Using the Python client APIs

To follow these instructions, make sure that you have installed caterva2 and blosc2.

The client API

Let’s try Caterva2’s client API using the demo at https://cat2.cloud/demo (you may specify a different one via the urlbase argument). First import the necessary packages in your Python interpreter:

import caterva2 as cat2

One must access to a server, either local or remote, to use the client API. Here we’re going to use the demo server, available at https://cat2.cloud/demo. One may obtain (read-only) access without authentication to the @public root:

client = cat2.Client("https://cat2.cloud/demo")
client.get_roots()
# {'@public': {'name': '@public'}}

or - if one has created a user - using the user credentials:

client = cat2.Client("https://cat2.cloud/demo", ("user@example.com", "foobar11"))
client.get_roots()
# {'@public': {'name': '@public'},
#  '@personal': {'name': '@personal'},
#  '@shared': {'name': '@shared'}}

which gives (read/write) access to three roots (@public, @personal and @shared).
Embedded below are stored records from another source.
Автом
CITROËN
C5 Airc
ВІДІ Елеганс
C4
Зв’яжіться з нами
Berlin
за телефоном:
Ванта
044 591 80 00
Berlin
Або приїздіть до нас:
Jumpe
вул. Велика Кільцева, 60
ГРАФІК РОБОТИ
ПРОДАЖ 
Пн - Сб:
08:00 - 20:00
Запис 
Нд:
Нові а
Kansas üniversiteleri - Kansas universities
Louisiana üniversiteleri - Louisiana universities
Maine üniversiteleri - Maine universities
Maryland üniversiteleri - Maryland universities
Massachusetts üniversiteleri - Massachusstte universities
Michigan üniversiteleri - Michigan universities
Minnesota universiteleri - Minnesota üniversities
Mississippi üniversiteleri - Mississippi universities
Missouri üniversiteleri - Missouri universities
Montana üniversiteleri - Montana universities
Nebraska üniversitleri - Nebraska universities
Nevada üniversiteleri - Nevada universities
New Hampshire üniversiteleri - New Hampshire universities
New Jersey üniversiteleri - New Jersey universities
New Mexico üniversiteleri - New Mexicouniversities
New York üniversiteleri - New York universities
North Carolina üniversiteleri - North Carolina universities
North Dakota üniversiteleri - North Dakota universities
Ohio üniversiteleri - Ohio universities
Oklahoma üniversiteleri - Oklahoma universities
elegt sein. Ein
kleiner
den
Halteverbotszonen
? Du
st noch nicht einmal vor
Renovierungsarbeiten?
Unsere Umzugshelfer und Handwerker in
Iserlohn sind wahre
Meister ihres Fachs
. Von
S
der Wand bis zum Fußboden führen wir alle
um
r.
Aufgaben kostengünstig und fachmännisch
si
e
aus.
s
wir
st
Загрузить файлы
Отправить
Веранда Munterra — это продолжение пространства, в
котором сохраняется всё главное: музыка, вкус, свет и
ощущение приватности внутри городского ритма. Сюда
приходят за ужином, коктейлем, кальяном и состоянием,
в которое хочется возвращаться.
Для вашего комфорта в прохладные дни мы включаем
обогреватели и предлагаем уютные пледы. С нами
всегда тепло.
We may get a list of datasets in the @public root for client via client.get_list("@public"):

datasets = client.get_list("@public")
print(datasets)
# ['examples/README.md', 'examples/Wutujing-River.jpg',..., 'examples/tomo-guess-test.b2nd']

We can also introduce a local variable pointing to the dataset hosted on the server - without actually downloading any data - via the following command:

client.get("@public/examples/tomo-guess-test.b2nd")
# <Dataset: @public/examples/tomo-guess-test.b2nd>

Note how we identify the dataset by using a slash / to concatenate the root name with the dataset name in that root (which may contain slashes itself). We may access metadata about the dataset via:

metadata = client.get_info("@public/examples/tomo-guess-test.b2nd")

The metadata dictionary contains assorted dataset attributes:

print(metadata)
# {'shape': [10, 100, 100], 'chunks': [10, 100, 100], 'blocks': [2, 100, 100], 'dtype': 'uint16',
# 'schunk': {...}, 'mtime': '2025-12-01T09:54:32.514813Z'}

So @public/examples/tomo-guess-test.b2nd is a (10, 100, 100) dataset of 16-bit unsigned integers. The schunk field contains information about the compression of the data. We can get the whole dataset (or just a part of it) and decompress it to a numpy array like so:

myslice = client.fetch(
    "@public/examples/tomo-guess-test.b2nd",
    slice_=(slice(5, 6), slice(10, 12), slice(3)),
)
print(myslice)
# [[[51000 51001 51002]
#   [51100 51101 51102]]]

Finally, one may download and save a file locally, or upload a local file to the server, using the download and uploadcommands:

client.download(
    "@public/examples/tomo-guess-test.b2nd", "mylocalfile.b2nd"
)  # saves local file as mylocalfile.b2nd
# PosixPath('mylocalfile.b2nd')
client.upload(
    "mylocalfile.b2nd", "@public/uploadedfile.b2nd"
)  # uploads local file to @public/uploadedfile.b2nd
# <Dataset: @public/uploadedfile.b2nd>

The object-oriented client API

The top level client API is simple but not very pythonic. Fortunately, Caterva2 also provides a light and concise object-oriented client API (fully described in Root class, File class and Dataset class), similar to that of python-blosc2.

First, let’s create a caterva2.Root instance defining a local variable pointing to the root, using the client object we created above, which has already been authenticated. We can then print out the list of datasets in the root using .file_list:

myroot = client.get("@public")
print(myroot.file_list)
# ['examples/README.md', 'examples/Wutujing-River.jpg',..., 'examples/tomo-guess-test.b2nd']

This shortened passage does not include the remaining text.